◆ RECORD EXCERPTS
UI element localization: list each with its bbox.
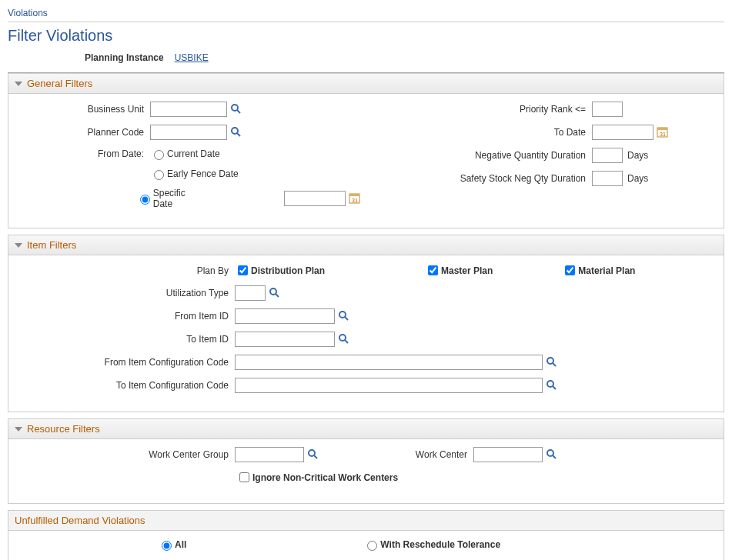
- master-plan-label: Master Plan: [441, 265, 493, 276]
- material-plan-label: Material Plan: [578, 265, 635, 276]
- work-center-input[interactable]: [473, 447, 543, 462]
- distribution-plan-checkbox[interactable]: [238, 265, 248, 275]
- plan-by-label: Plan By: [19, 265, 235, 276]
- item-filters-title: Item Filters: [27, 239, 76, 251]
- lookup-icon[interactable]: [338, 333, 350, 345]
- days-suffix: Days: [623, 173, 648, 184]
- item-filters-header[interactable]: Item Filters: [8, 235, 724, 255]
- planner-code-label: Planner Code: [19, 127, 150, 138]
- lookup-icon[interactable]: [546, 448, 558, 461]
- to-item-id-label: To Item ID: [19, 334, 235, 345]
- lookup-icon[interactable]: [307, 448, 319, 461]
- lookup-icon[interactable]: [338, 310, 350, 322]
- neg-qty-label: Negative Quantity Duration: [376, 150, 592, 161]
- material-plan-checkbox[interactable]: [565, 265, 575, 275]
- to-item-cfg-input[interactable]: [235, 378, 543, 393]
- resource-filters-header[interactable]: Resource Filters: [8, 419, 724, 439]
- page-title: Filter Violations: [8, 27, 724, 45]
- unfulfilled-title: Unfulfilled Demand Violations: [15, 515, 145, 526]
- item-filters-section: Item Filters Plan By Distribution Plan M…: [8, 235, 724, 412]
- resource-filters-title: Resource Filters: [27, 423, 100, 435]
- utilization-type-label: Utilization Type: [19, 288, 235, 298]
- planning-instance-label: Planning Instance: [85, 52, 164, 63]
- from-item-cfg-label: From Item Configuration Code: [19, 357, 235, 368]
- from-item-cfg-input[interactable]: [235, 355, 543, 370]
- unfulfilled-all-radio[interactable]: [162, 541, 172, 551]
- business-unit-input[interactable]: [150, 102, 227, 117]
- from-date-early-label: Early Fence Date: [167, 168, 239, 179]
- specific-date-input[interactable]: [284, 191, 346, 206]
- breadcrumb: Violations: [8, 8, 724, 22]
- unfulfilled-header[interactable]: Unfulfilled Demand Violations: [8, 511, 724, 531]
- lookup-icon[interactable]: [546, 379, 558, 392]
- unfulfilled-all-label: All: [175, 539, 186, 550]
- safety-stock-input[interactable]: [592, 171, 623, 186]
- work-center-group-input[interactable]: [235, 447, 304, 462]
- ignore-non-critical-label: Ignore Non-Critical Work Centers: [252, 472, 398, 483]
- priority-rank-label: Priority Rank <=: [376, 104, 592, 115]
- from-date-specific-label: Specific Date: [153, 188, 199, 209]
- collapse-icon: [15, 82, 22, 86]
- calendar-icon[interactable]: [657, 126, 669, 138]
- planning-instance-link[interactable]: USBIKE: [175, 52, 209, 63]
- calendar-icon[interactable]: [349, 192, 361, 205]
- lookup-icon[interactable]: [546, 356, 558, 368]
- neg-qty-input[interactable]: [592, 148, 623, 163]
- lookup-icon[interactable]: [230, 103, 242, 115]
- to-item-cfg-label: To Item Configuration Code: [19, 380, 235, 391]
- lookup-icon[interactable]: [230, 126, 242, 138]
- days-suffix: Days: [623, 150, 648, 161]
- ignore-non-critical-checkbox[interactable]: [239, 472, 249, 482]
- work-center-group-label: Work Center Group: [19, 449, 235, 460]
- utilization-type-input[interactable]: [235, 285, 266, 301]
- business-unit-label: Business Unit: [19, 104, 150, 115]
- from-item-id-label: From Item ID: [19, 311, 235, 322]
- collapse-icon: [15, 243, 22, 248]
- general-filters-title: General Filters: [27, 78, 92, 89]
- to-date-label: To Date: [376, 127, 592, 138]
- priority-rank-input[interactable]: [592, 102, 623, 117]
- unfulfilled-section: Unfulfilled Demand Violations All With R…: [8, 510, 724, 560]
- unfulfilled-tolerance-radio[interactable]: [367, 541, 377, 551]
- general-filters-header[interactable]: General Filters: [8, 74, 724, 94]
- from-date-early-radio[interactable]: [154, 170, 164, 180]
- from-date-label: From Date:: [19, 148, 150, 159]
- from-date-current-label: Current Date: [167, 148, 220, 159]
- general-filters-section: General Filters Business Unit Planner Co…: [8, 73, 724, 228]
- safety-stock-label: Safety Stock Neg Qty Duration: [376, 173, 592, 184]
- to-item-id-input[interactable]: [235, 332, 335, 347]
- planner-code-input[interactable]: [150, 125, 227, 140]
- resource-filters-section: Resource Filters Work Center Group Work …: [8, 418, 724, 504]
- collapse-icon: [15, 427, 22, 432]
- to-date-input[interactable]: [592, 125, 653, 140]
- master-plan-checkbox[interactable]: [428, 265, 438, 275]
- unfulfilled-tolerance-label: With Reschedule Tolerance: [380, 539, 500, 550]
- from-item-id-input[interactable]: [235, 308, 335, 324]
- from-date-specific-radio[interactable]: [140, 195, 150, 205]
- from-date-current-radio[interactable]: [154, 150, 164, 160]
- lookup-icon[interactable]: [269, 287, 281, 299]
- work-center-label: Work Center: [319, 449, 473, 460]
- distribution-plan-label: Distribution Plan: [251, 265, 325, 276]
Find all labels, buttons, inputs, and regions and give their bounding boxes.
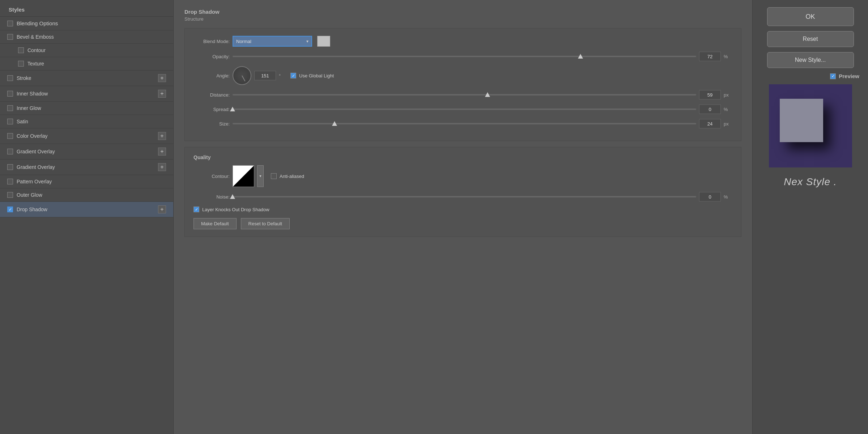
structure-subtitle: Structure: [184, 16, 741, 22]
angle-dial[interactable]: [233, 66, 251, 85]
label-bevel-emboss: Bevel & Emboss: [17, 34, 54, 40]
ok-button[interactable]: OK: [767, 7, 854, 26]
contour-label: Contour:: [193, 174, 230, 179]
left-panel: Styles Blending OptionsBevel & EmbossCon…: [0, 0, 174, 434]
layer-item-satin[interactable]: Satin: [0, 115, 173, 128]
noise-slider[interactable]: [233, 194, 696, 200]
layer-knocks-label: Layer Knocks Out Drop Shadow: [202, 207, 269, 212]
contour-row: Contour: ▼ Anti-aliased: [193, 165, 732, 187]
noise-unit: %: [724, 194, 732, 200]
preview-row: Preview: [830, 73, 859, 79]
plus-btn-gradient-overlay-1[interactable]: +: [158, 148, 166, 156]
drop-shadow-title: Drop Shadow: [184, 9, 741, 15]
label-blending-options: Blending Options: [17, 20, 58, 26]
label-contour: Contour: [27, 47, 46, 53]
checkbox-color-overlay: [7, 133, 13, 139]
label-outer-glow: Outer Glow: [17, 192, 42, 198]
distance-row: Distance: px: [193, 90, 732, 99]
size-unit: px: [724, 121, 732, 127]
preview-checkbox-box[interactable]: [830, 73, 836, 79]
label-satin: Satin: [17, 119, 28, 124]
angle-input[interactable]: [254, 71, 276, 80]
blend-mode-select[interactable]: Normal Multiply Screen Overlay Darken Li…: [233, 36, 312, 47]
size-input[interactable]: [699, 119, 721, 128]
make-default-button[interactable]: Make Default: [193, 218, 237, 229]
quality-section: Quality Contour: ▼ Anti-aliased Noise:: [184, 147, 741, 237]
checkbox-bevel-emboss: [7, 34, 13, 40]
contour-dropdown-btn[interactable]: ▼: [257, 165, 264, 187]
checkbox-drop-shadow: [7, 207, 13, 212]
label-inner-glow: Inner Glow: [17, 105, 41, 111]
opacity-slider[interactable]: [233, 54, 696, 59]
preview-canvas: [769, 84, 852, 167]
right-panel: OK Reset New Style... Preview Nex Style …: [752, 0, 868, 434]
plus-btn-stroke[interactable]: +: [158, 74, 166, 82]
distance-slider[interactable]: [233, 92, 696, 98]
anti-aliased-checkbox[interactable]: Anti-aliased: [271, 173, 304, 179]
spread-slider[interactable]: [233, 106, 696, 112]
layer-item-gradient-overlay-1[interactable]: Gradient Overlay+: [0, 144, 173, 159]
layer-item-drop-shadow[interactable]: Drop Shadow+: [0, 202, 173, 217]
anti-aliased-checkbox-box: [271, 173, 277, 179]
opacity-input[interactable]: [699, 52, 721, 61]
layer-item-bevel-emboss[interactable]: Bevel & Emboss: [0, 30, 173, 44]
opacity-track: [233, 56, 696, 57]
noise-row: Noise: %: [193, 192, 732, 201]
checkbox-satin: [7, 119, 13, 124]
layer-knocks-row: Layer Knocks Out Drop Shadow: [193, 207, 732, 212]
preview-label: Preview: [839, 73, 859, 79]
plus-btn-color-overlay[interactable]: +: [158, 132, 166, 140]
opacity-label: Opacity:: [193, 54, 230, 59]
checkbox-inner-glow: [7, 105, 13, 111]
distance-unit: px: [724, 92, 732, 98]
global-light-checkbox[interactable]: Use Global Light: [290, 73, 334, 78]
size-slider[interactable]: [233, 121, 696, 127]
global-light-checkbox-box: [290, 73, 296, 78]
reset-to-default-button[interactable]: Reset to Default: [241, 218, 290, 229]
noise-label: Noise:: [193, 194, 230, 200]
layer-item-gradient-overlay-2[interactable]: Gradient Overlay+: [0, 159, 173, 175]
contour-preview[interactable]: [233, 165, 254, 187]
layer-item-pattern-overlay[interactable]: Pattern Overlay: [0, 175, 173, 188]
distance-track: [233, 94, 696, 95]
spread-thumb: [230, 107, 235, 111]
angle-row: Angle: ° Use Global Light: [193, 66, 732, 85]
layer-item-stroke[interactable]: Stroke+: [0, 71, 173, 86]
layer-item-inner-shadow[interactable]: Inner Shadow+: [0, 86, 173, 102]
plus-btn-drop-shadow[interactable]: +: [158, 205, 166, 213]
spread-label: Spread:: [193, 107, 230, 112]
label-texture: Texture: [27, 61, 44, 67]
new-style-button[interactable]: New Style...: [767, 52, 854, 68]
blend-mode-wrapper: Normal Multiply Screen Overlay Darken Li…: [233, 36, 312, 47]
angle-label: Angle:: [193, 73, 230, 78]
layer-knocks-checkbox[interactable]: Layer Knocks Out Drop Shadow: [193, 207, 269, 212]
checkbox-pattern-overlay: [7, 179, 13, 184]
opacity-unit: %: [724, 54, 732, 59]
main-panel: Drop Shadow Structure Blend Mode: Normal…: [174, 0, 752, 434]
bottom-buttons: Make Default Reset to Default: [193, 218, 732, 229]
distance-thumb: [485, 92, 490, 97]
reset-button[interactable]: Reset: [767, 31, 854, 47]
layer-item-contour[interactable]: Contour: [0, 44, 173, 57]
layer-item-color-overlay[interactable]: Color Overlay+: [0, 128, 173, 144]
size-thumb: [332, 121, 337, 126]
blend-mode-row: Blend Mode: Normal Multiply Screen Overl…: [193, 36, 732, 47]
blend-color-swatch[interactable]: [317, 36, 330, 47]
distance-label: Distance:: [193, 92, 230, 98]
global-light-label: Use Global Light: [299, 73, 334, 78]
spread-unit: %: [724, 107, 732, 112]
plus-btn-gradient-overlay-2[interactable]: +: [158, 163, 166, 171]
spread-input[interactable]: [699, 105, 721, 114]
label-gradient-overlay-2: Gradient Overlay: [17, 164, 55, 170]
layer-item-inner-glow[interactable]: Inner Glow: [0, 102, 173, 115]
plus-btn-inner-shadow[interactable]: +: [158, 90, 166, 98]
layer-item-blending-options[interactable]: Blending Options: [0, 17, 173, 30]
layer-item-outer-glow[interactable]: Outer Glow: [0, 188, 173, 202]
label-color-overlay: Color Overlay: [17, 133, 48, 139]
noise-thumb: [230, 194, 235, 199]
noise-input[interactable]: [699, 192, 721, 201]
checkbox-blending-options: [7, 21, 13, 26]
distance-input[interactable]: [699, 90, 721, 99]
layer-item-texture[interactable]: Texture: [0, 57, 173, 71]
label-pattern-overlay: Pattern Overlay: [17, 179, 52, 184]
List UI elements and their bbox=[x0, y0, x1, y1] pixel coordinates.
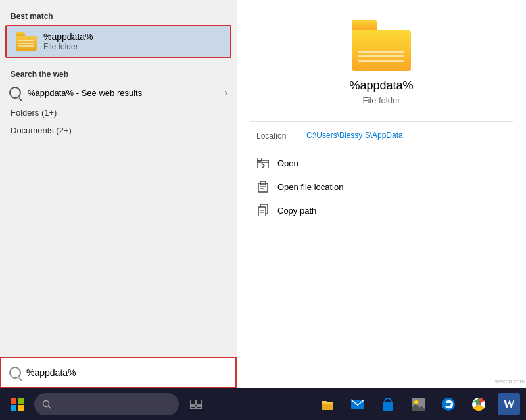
search-bar[interactable]: %appdata% bbox=[0, 357, 237, 388]
best-match-item-name: %appdata% bbox=[43, 32, 93, 42]
task-view-icon bbox=[190, 400, 202, 409]
svg-rect-12 bbox=[11, 405, 16, 411]
svg-rect-18 bbox=[190, 406, 195, 409]
chevron-right-icon: › bbox=[224, 87, 227, 98]
search-results: Best match %appdata% File folder bbox=[0, 0, 237, 388]
location-value[interactable]: C:\Users\Blessy S\AppData bbox=[306, 131, 403, 140]
svg-rect-16 bbox=[190, 400, 195, 405]
svg-rect-13 bbox=[18, 405, 24, 411]
web-search-suffix: - See web results bbox=[74, 88, 142, 98]
svg-rect-21 bbox=[322, 404, 333, 410]
result-title: %appdata% bbox=[349, 79, 413, 93]
search-icon bbox=[9, 87, 21, 99]
word-icon: W bbox=[498, 393, 520, 415]
taskbar-app-mail[interactable] bbox=[343, 390, 372, 419]
task-view-button[interactable] bbox=[181, 390, 210, 419]
word-letter: W bbox=[503, 398, 515, 411]
taskbar-app-word[interactable]: W bbox=[494, 390, 523, 419]
taskbar-apps: W bbox=[313, 390, 523, 419]
svg-rect-7 bbox=[258, 207, 266, 216]
chrome-icon bbox=[471, 397, 486, 411]
store-icon bbox=[381, 397, 394, 411]
start-button[interactable] bbox=[3, 390, 32, 419]
svg-point-26 bbox=[414, 400, 418, 404]
photos-icon bbox=[411, 397, 425, 411]
svg-line-15 bbox=[49, 406, 51, 409]
location-row: Location C:\Users\Blessy S\AppData bbox=[250, 131, 513, 141]
svg-rect-10 bbox=[11, 398, 16, 404]
open-icon bbox=[256, 156, 270, 170]
web-search-text: %appdata% - See web results bbox=[28, 88, 218, 98]
taskbar-app-photos[interactable] bbox=[404, 390, 433, 419]
taskbar-app-explorer[interactable] bbox=[313, 390, 342, 419]
copy-path-label: Copy path bbox=[277, 206, 316, 216]
open-file-location-icon bbox=[256, 180, 270, 193]
explorer-icon bbox=[320, 398, 335, 410]
taskbar-search[interactable] bbox=[34, 393, 179, 415]
taskbar-search-icon bbox=[42, 400, 51, 409]
taskbar: W bbox=[0, 388, 526, 420]
edge-icon bbox=[441, 397, 456, 411]
divider bbox=[250, 121, 513, 122]
right-panel: %appdata% File folder Location C:\Users\… bbox=[237, 0, 526, 388]
open-label: Open bbox=[277, 158, 299, 168]
web-search-query: %appdata% bbox=[28, 88, 74, 98]
open-file-location-label: Open file location bbox=[277, 182, 343, 192]
search-bar-text: %appdata% bbox=[26, 367, 76, 378]
best-match-item-type: File folder bbox=[43, 42, 93, 51]
folder-icon-large bbox=[352, 20, 411, 71]
web-search-label: Search the web bbox=[0, 64, 237, 82]
folder-icon-small bbox=[16, 32, 37, 51]
web-search-item[interactable]: %appdata% - See web results › bbox=[0, 82, 237, 104]
best-match-item[interactable]: %appdata% File folder bbox=[5, 25, 231, 58]
search-bar-icon bbox=[9, 367, 21, 379]
watermark: wsxdn.com bbox=[495, 378, 525, 385]
open-button[interactable]: Open bbox=[250, 151, 513, 175]
location-label: Location bbox=[256, 131, 296, 141]
copy-path-button[interactable]: Copy path bbox=[250, 198, 513, 222]
mail-icon bbox=[350, 398, 365, 410]
taskbar-app-edge[interactable] bbox=[434, 390, 463, 419]
taskbar-app-store[interactable] bbox=[373, 390, 402, 419]
best-match-item-info: %appdata% File folder bbox=[43, 32, 93, 51]
svg-rect-19 bbox=[197, 406, 202, 409]
svg-rect-24 bbox=[383, 402, 393, 411]
svg-rect-22 bbox=[322, 401, 327, 404]
documents-section[interactable]: Documents (2+) bbox=[0, 122, 237, 139]
svg-rect-1 bbox=[257, 158, 262, 161]
folders-section[interactable]: Folders (1+) bbox=[0, 104, 237, 122]
taskbar-app-chrome[interactable] bbox=[464, 390, 493, 419]
svg-rect-11 bbox=[18, 398, 24, 404]
start-menu: Best match %appdata% File folder bbox=[0, 0, 526, 388]
svg-rect-17 bbox=[197, 400, 202, 405]
copy-path-icon bbox=[256, 204, 270, 217]
open-file-location-button[interactable]: Open file location bbox=[250, 175, 513, 198]
left-panel: Best match %appdata% File folder bbox=[0, 0, 237, 388]
result-subtitle: File folder bbox=[362, 95, 400, 105]
best-match-label: Best match bbox=[0, 7, 237, 24]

◆ ASSIGNMENT
Scan the material above for the string "pattern" and copy every line that has it.

◆ WRITTEN ANSWER
layer-item-pattern-overlay[interactable]: Pattern Overlay: [0, 175, 173, 188]
checkbox-pattern-overlay: [7, 179, 13, 184]
label-pattern-overlay: Pattern Overlay: [17, 179, 52, 184]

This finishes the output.